De acordo com o especialista, as principais doenças que acometem os bovinos de corte na estação mais fria do ano são doenças respiratórias bovinas (RDB), doenças de casco ou mesmo infestações parasitárias. “A principal enfermidade é a RDB, causada por vírus, bactérias ou ambos agentes. Outra enfermidade é a doença de cascos, causada por excesso de umidade ou problemas metabólicos devido a dietas utilizadas nesta época do ano. Além disso, o controle eficiente de verminoses é um dos maiores desafios no manejo sanitário, já que a criação extensiva de animais implica numa inevitável infestação parasitária”, conta.

Gongalvez explica que na RDB os sintomas da doença podem variar desde leves sinais clínicos até a morte. “A doença é frequentemente identificada por meio de depressão, perda de apetite, corrimento nasal e ocular, letargia, dificuldades respiratórias, febre ou qualquer combinação desses sintomas”, comenta. Ele acrescenta que animais com a temperatura retal igual ou acima de 39.7° C geralmente são considerados mórbidos e devem receber algum tipo de tratamento.
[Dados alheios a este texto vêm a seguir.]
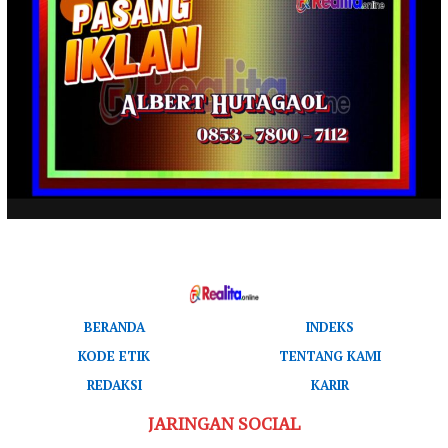
BERANDA
INDEKS
KODE ETIK
TENTANG KAMI
REDAKSI
KARIR
JARINGAN SOCIAL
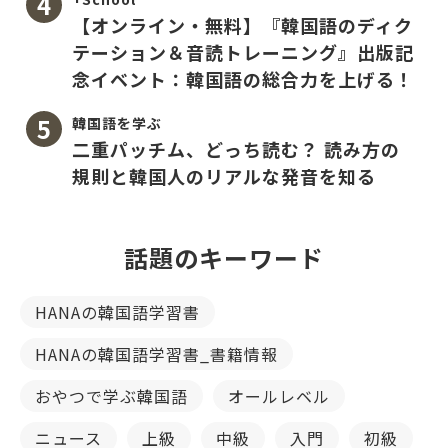
【オンライン・無料】『韓国語のディク
テーション＆音読トレーニング』出版記
念イベント：韓国語の総合力を上げる！
韓国語を学ぶ
二重パッチム、どっち読む？ 読み方の
規則と韓国人のリアルな発音を知る
話題のキーワード
HANAの韓国語学習書
HANAの韓国語学習書_書籍情報
おやつで学ぶ韓国語
オールレベル
ニュース
上級
中級
入門
初級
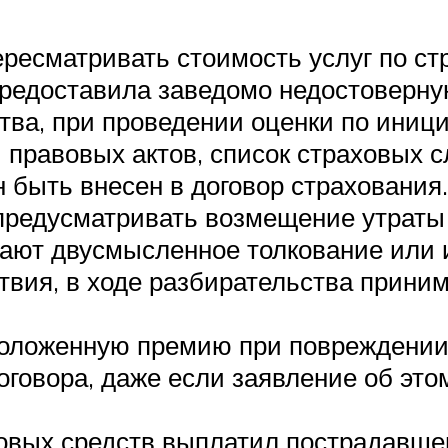
ресматривать стоимость услуг по ст
 предоставила заведомо недостовер
ва, при проведении оценки по иниц
правовых актов, список страховых с
 быть внесен в договор страхования.
предусматривать возмещение утраты
кают двусмысленное толкование или 
ствия, в ходе разбирательства прини
положенную премию при повреждении
оговора, даже если заявление об эт
ховых средств выплатил пострадавш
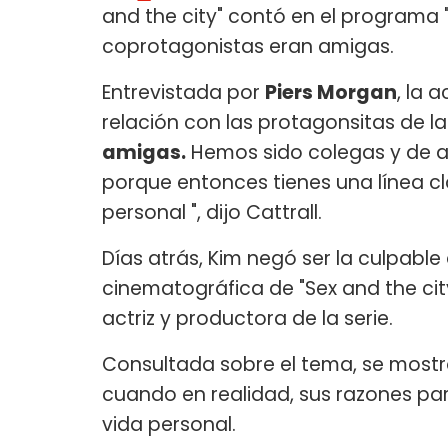
and the city" contó en el programa "
coprotagonistas eran amigas.
Entrevistada por
Piers Morgan
, la 
relación con las protagonsitas de la 
amigas.
Hemos sido colegas y de a
porque entonces tienes una línea cla
personal ", dijo Cattrall.
Días atrás, Kim negó ser la culpable
cinematográfica de "Sex and the cit
actriz y productora de la serie.
Consultada sobre el tema, se mostró
cuando en realidad, sus razones para
vida personal.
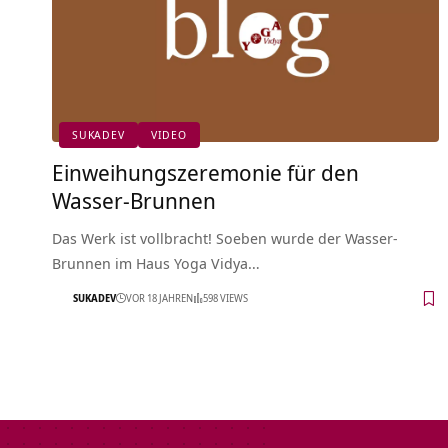
SUKADEV
VIDEO
Einweihungszeremonie für den
Wasser-Brunnen
Das Werk ist vollbracht! Soeben wurde der Wasser-
Brunnen im Haus Yoga Vidya…
SUKADEV
VOR 18 JAHREN
598 VIEWS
O profissional conta que outra grande preocupação dos criatórios de bovinos são os cascos, vitais para a locomoção dos animais. “Qualquer problema que possa acometer os cascos compromete de forma drástica a produção”, afirma. Ele conta que são muitas as causas que afetam os cascos, em especial a alimentação e o desgaste que ocorre principalmente em animais confinados. “Quando chega a época em que o barro é abundante há um amolecimento dos cascos dos animais criados de forma extensiva, o que favorece o desgaste. Estes fatores somados levam ao aparecimento de vários problemas que afetam diretamente os animais”, diz. Reuel conta que qualquer problema que o casco apresente compromete a locomoção, e, consequentemente, gera estresse ao animal, o que leva a diminuir a ingestão de alimentos e perda de peso, além do comprometimento da capacidade reprodutiva. “O principal sinal clínico é a claudicação, que inicialmente pode ser branda e, nos casos graves, os animais chegam a se ajoelhar para pastar ou adotam decúbito permanente”, expõe.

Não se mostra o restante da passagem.